Serum high sensitivity C-reactive protein (hs-CRP) is a marker of inflammation and may lead to the development of atherosclerosis, adversely affecting mortality. The aim of this study was to evaluate the relationship between baseline hs-CRP level and 12-month clinical outcomes in patients with acute myocardial infarction (AMI) undergoing percutaneous coronary intervention (PCI) according to their body mass index (BMI) status.

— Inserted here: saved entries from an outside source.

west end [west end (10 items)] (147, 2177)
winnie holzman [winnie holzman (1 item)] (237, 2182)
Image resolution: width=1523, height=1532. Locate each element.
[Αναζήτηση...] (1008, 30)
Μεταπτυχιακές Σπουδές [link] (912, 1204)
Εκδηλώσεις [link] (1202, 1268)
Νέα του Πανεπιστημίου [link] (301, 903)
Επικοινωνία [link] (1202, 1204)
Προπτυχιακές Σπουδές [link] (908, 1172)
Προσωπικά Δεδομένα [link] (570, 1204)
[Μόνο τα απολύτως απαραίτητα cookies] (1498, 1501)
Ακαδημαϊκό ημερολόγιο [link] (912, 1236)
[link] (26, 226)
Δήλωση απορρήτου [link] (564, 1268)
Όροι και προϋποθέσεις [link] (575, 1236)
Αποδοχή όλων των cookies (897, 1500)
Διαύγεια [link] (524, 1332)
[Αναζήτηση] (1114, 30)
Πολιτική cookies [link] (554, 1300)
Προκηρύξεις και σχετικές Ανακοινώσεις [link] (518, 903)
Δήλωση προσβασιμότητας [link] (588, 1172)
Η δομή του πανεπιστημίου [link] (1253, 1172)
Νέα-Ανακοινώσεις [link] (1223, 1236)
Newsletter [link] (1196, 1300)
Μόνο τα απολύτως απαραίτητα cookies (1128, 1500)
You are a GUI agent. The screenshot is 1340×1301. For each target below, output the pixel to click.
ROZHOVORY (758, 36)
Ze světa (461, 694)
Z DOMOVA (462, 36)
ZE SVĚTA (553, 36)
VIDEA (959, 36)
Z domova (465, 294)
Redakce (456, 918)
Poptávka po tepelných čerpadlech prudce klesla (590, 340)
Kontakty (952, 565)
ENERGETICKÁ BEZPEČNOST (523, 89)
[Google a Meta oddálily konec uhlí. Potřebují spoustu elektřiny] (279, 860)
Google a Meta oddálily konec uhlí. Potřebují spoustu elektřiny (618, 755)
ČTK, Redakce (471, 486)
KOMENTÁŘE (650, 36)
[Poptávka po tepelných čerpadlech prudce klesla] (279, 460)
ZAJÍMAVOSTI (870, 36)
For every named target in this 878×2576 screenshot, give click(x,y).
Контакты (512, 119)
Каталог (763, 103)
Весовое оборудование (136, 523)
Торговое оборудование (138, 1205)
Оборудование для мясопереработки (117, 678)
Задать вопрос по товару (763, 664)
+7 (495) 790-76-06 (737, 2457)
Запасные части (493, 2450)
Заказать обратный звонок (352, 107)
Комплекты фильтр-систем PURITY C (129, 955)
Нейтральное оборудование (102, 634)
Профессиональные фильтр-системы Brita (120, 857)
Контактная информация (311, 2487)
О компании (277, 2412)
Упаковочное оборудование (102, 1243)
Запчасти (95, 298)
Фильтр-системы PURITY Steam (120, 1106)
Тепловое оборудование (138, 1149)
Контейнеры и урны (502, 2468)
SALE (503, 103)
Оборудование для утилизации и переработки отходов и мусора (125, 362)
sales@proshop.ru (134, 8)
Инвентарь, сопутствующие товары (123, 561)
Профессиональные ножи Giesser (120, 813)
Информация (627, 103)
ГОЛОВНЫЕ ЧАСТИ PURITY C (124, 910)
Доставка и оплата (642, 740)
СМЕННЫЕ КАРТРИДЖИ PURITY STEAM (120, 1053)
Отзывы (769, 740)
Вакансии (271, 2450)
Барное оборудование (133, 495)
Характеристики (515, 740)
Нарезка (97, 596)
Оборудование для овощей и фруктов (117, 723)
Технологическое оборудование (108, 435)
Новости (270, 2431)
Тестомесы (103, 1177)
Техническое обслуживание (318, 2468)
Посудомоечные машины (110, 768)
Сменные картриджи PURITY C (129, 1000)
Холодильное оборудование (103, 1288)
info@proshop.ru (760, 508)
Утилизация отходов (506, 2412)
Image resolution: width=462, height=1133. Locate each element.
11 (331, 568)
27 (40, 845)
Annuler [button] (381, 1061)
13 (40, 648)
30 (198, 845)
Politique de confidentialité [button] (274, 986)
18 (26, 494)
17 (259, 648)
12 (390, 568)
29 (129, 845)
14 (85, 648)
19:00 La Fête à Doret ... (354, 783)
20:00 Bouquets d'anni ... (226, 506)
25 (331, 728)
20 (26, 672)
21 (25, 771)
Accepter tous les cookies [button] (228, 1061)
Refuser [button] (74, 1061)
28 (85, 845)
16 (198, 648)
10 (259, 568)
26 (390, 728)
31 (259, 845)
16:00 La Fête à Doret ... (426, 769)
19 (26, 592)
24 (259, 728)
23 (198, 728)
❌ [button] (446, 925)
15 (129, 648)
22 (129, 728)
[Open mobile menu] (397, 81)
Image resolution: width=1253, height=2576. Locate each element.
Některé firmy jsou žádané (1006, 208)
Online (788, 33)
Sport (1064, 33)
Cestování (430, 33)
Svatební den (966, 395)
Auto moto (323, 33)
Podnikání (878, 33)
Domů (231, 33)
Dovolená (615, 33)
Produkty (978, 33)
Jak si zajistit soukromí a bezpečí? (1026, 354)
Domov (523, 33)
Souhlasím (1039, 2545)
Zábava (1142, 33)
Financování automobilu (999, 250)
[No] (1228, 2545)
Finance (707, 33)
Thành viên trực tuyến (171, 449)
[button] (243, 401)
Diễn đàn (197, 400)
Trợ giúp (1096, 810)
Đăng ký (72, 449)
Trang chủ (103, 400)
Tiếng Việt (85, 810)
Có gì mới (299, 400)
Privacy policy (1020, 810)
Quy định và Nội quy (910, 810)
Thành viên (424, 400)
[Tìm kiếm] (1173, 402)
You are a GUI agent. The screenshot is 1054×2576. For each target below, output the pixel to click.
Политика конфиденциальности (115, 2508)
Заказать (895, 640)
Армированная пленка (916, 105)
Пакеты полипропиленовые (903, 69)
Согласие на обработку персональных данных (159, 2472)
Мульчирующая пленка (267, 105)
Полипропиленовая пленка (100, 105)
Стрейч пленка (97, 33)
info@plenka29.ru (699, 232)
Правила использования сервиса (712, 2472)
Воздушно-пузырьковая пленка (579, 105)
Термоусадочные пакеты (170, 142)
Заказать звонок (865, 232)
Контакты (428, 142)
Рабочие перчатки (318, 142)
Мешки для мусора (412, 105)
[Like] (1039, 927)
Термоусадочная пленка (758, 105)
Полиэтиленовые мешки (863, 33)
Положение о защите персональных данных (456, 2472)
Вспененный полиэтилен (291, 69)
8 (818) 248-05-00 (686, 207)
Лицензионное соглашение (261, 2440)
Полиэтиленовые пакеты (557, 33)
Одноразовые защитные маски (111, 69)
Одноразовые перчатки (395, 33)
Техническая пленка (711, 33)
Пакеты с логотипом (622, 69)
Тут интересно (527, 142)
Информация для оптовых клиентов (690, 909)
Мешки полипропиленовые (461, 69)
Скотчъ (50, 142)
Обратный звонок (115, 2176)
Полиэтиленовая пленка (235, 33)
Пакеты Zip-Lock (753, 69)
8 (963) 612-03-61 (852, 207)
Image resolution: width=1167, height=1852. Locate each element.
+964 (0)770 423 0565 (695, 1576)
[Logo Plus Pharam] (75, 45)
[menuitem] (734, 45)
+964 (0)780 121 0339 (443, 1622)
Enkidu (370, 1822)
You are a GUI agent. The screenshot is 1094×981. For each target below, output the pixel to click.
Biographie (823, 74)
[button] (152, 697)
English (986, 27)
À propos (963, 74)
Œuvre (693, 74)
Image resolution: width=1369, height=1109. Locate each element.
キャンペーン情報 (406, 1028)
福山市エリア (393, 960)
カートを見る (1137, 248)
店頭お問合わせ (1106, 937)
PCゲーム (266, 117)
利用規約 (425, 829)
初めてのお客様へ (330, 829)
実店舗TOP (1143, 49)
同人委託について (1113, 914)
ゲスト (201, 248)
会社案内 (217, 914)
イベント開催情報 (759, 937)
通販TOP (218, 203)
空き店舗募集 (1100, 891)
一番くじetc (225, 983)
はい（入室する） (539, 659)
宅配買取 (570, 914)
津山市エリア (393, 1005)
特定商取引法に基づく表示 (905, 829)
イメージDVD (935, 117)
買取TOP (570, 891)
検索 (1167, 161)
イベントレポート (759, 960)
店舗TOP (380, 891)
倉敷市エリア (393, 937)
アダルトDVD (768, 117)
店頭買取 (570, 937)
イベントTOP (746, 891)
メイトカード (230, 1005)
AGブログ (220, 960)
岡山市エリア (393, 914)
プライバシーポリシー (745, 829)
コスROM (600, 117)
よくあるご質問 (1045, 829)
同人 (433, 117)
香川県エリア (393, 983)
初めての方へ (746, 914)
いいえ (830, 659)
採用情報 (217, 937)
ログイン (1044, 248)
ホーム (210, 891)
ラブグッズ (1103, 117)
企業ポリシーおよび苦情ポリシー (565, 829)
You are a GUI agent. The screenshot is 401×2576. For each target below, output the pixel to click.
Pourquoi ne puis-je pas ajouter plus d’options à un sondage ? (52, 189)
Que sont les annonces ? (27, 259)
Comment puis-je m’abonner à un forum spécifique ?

Using data from the Korea Acute Myocardial Infarction Registry from November 2005 to September 2008, a total of 8174 consecutive AMI patients were studied. Cox proportional hazard model revealed that higher baseline levels of hs-CRP was associated with 12-month all-cause mortality (p=0.045). To further understand this association, patients were divided into 3 groups based on their body mass index: 1) overweight/obese, 2) normal weight, and 3) underweight patients. Then each group was stratified into quartiles based on their hs-CRP.
In overweight/obese patients, Cox model showed significant association of hs-CRP with 12-month mortality when adjusted for age and gender (p<0.001), however, after adjustment with multiple covariates, mortality was highest in the 4th quartile {HR 2.382, (1.079-5.259), p=0.032} though statistically insignificant (p=0.172). We observed no significant association of serum hs-CRP with 12-month mortality in normal weight (p=0.681) and underweight (p=0.760) patients.
Higher baseline hs-CRP level (≥4.08 mg/dL) in overweight/obese AMI patients showed significant association with 12-month all-cause mortality independent of other prognostic markers.
血清高敏 C 反应蛋白(hs-CRP)是炎症的标志物,可能导致动脉粥样硬化的发生,从而对死亡率产生不利影响。本研究旨在评估根据体质量指数(BMI)状态,经皮冠状动脉介入治疗(PCI)的急性心肌梗死(AMI)患者基线 hs-CRP 水平与 12 个月临床结局之间的关系。
利用 2005 年 11 月至 2008 年 9 月韩国急性心肌梗死注册研究的数据,共纳入 8174 例连续 AMI 患者。Cox 比例风险模型显示,基线 hs-CRP 水平较高与 12 个月全因死亡率相关(p=0.045)。为了进一步了解这种相关性,根据 BMI 将患者分为 3 组:1)超重/肥胖组,2)正常体重组,3)体重不足组。然后根据 hs-CRP 将每组分为四等份。
在超重/肥胖患者中,Cox 模型显示 hs-CRP 与 12 个月死亡率之间存在显著相关性,经年龄和性别调整后(p<0.001),然而,经过多变量调整后,第 4 四分位 hs-CRP 组死亡率最高[HR 2.382,(1.079-5.259),p=0.032],尽管统计学上无显著差异(p=0.172)。在正常体重(p=0.681)和体重不足(p=0.760)患者中,未观察到血清 hs-CRP 与 12 个月死亡率之间存在显著相关性。
超重/肥胖 AMI 患者基线 hs-CRP 水平较高(≥4.08mg/dL)与 12 个月全因死亡率显著相关,独立于其他预后标志物。